State tax revenues in February top estimates

CHARLESTON, W.Va. (AP) — West Virginia’s tax collections for February exceeded estimates by $10.3 million but still left the government’s projected budget shortfall at $123 million for the current fiscal year, according to revenue data released Monday.

Sales, personal income and severance taxes — the three biggest collection categories — all exceeded February estimates, Deputy Revenue Secretary Mark Muchow said. He called the increase in payroll tax withholding by almost 1 percent over February last year, “a slight positive trend.”

Severance taxes for extracting coal, oil, natural gas and timber totaled $262.5 million through eight months of the fiscal year that ends June 30. After “a very rough start,” which was attributed to a downturn in coal, Muchow said he now expects continuing gains above budget estimates.

“Severance tax is our most positive tax trend this year,” Muchow said. “We exceeded estimate, and for the month of February had $28.8 million for the month.
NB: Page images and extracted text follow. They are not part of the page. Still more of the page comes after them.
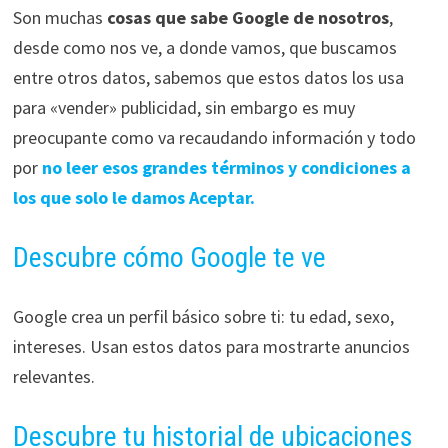
Son muchas
cosas que sabe Google de nosotros
,
desde como nos ve, a donde vamos, que buscamos
entre otros datos, sabemos que estos datos los usa
para «vender» publicidad, sin embargo es muy
preocupante como va recaudando información y todo
por
no leer esos grandes términos y condiciones a
los que solo le damos Aceptar.
Descubre cómo Google te ve
Google crea un perfil básico sobre ti: tu edad, sexo,
intereses. Usan estos datos para mostrarte anuncios
relevantes.
Descubre tu historial de ubicaciones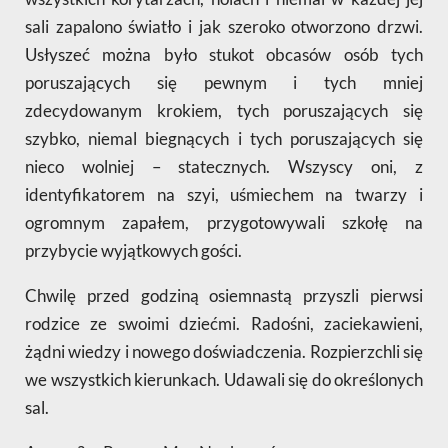
sali zapalono światło i jak szeroko otworzono drzwi.
Usłyszeć można było stukot obcasów osób tych
poruszających się pewnym i tych mniej
zdecydowanym krokiem, tych poruszających się
szybko, niemal biegnących i tych poruszających się
nieco wolniej – statecznych. Wszyscy oni, z
identyfikatorem na szyi, uśmiechem na twarzy i
ogromnym zapałem, przygotowywali szkołę na
przybycie wyjątkowych gości.
Chwilę przed godziną osiemnastą przyszli pierwsi
rodzice ze swoimi dziećmi. Radośni, zaciekawieni,
żądni wiedzy i nowego doświadczenia. Rozpierzchli się
we wszystkich kierunkach. Udawali się do określonych
sal.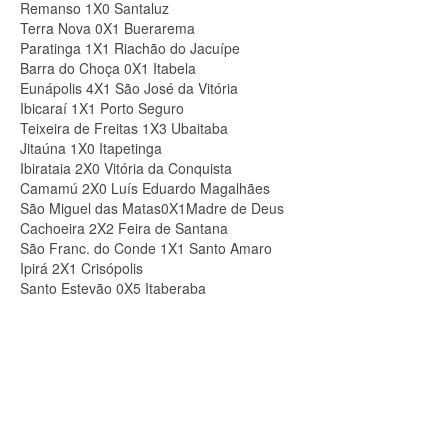
Remanso 1X0 Santaluz
Terra Nova 0X1 Buerarema
Paratinga 1X1 Riachão do Jacuípe
Barra do Choça 0X1 Itabela
Eunápolis 4X1 São José da Vitória
Ibicaraí 1X1 Porto Seguro
Teixeira de Freitas 1X3 Ubaitaba
Jitaúna 1X0 Itapetinga
Ibirataia 2X0 Vitória da Conquista
Camamú 2X0 Luís Eduardo Magalhães
São Miguel das Matas0X1Madre de Deus
Cachoeira 2X2 Feira de Santana
São Franc. do Conde 1X1 Santo Amaro
Ipirá 2X1 Crisópolis
Santo Estevão 0X5 Itaberaba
That was $2.3 million above estimate, 14.4 percent higher than last year. So that’s all good. Now a good part of that growth comes from natural gas. Natural gas prices have improved recently.”

Coal prices have also rebounded from last year’s lows and some West Virginia mines have been hiring back workers.

West Virginia personal income taxes have brought in $1.91 billion over eight months with sales taxes adding $1.285 billion.

Corporation income and business franchise taxes have added $137.4 million so far this year. However, with refunds, the state actually paid out $1.845 million to corporations and businesses in that category in February.

West Virginia lawmakers eliminated the business franchise tax effective in 2015 with only residual collections now, according to the Department of Revenue.

The Justice administration has identified $120 million of unspent funds to offset the projected budget deficit and avoid tapping the state’s rainy day fund, Revenue Secretary Dave Hardy said. That will help protect the state’s bond rating, he said.

Lawmakers and the governor’s office are considering tax revisions to help close a projected $500 million budget deficit for the fiscal year that starts July 1.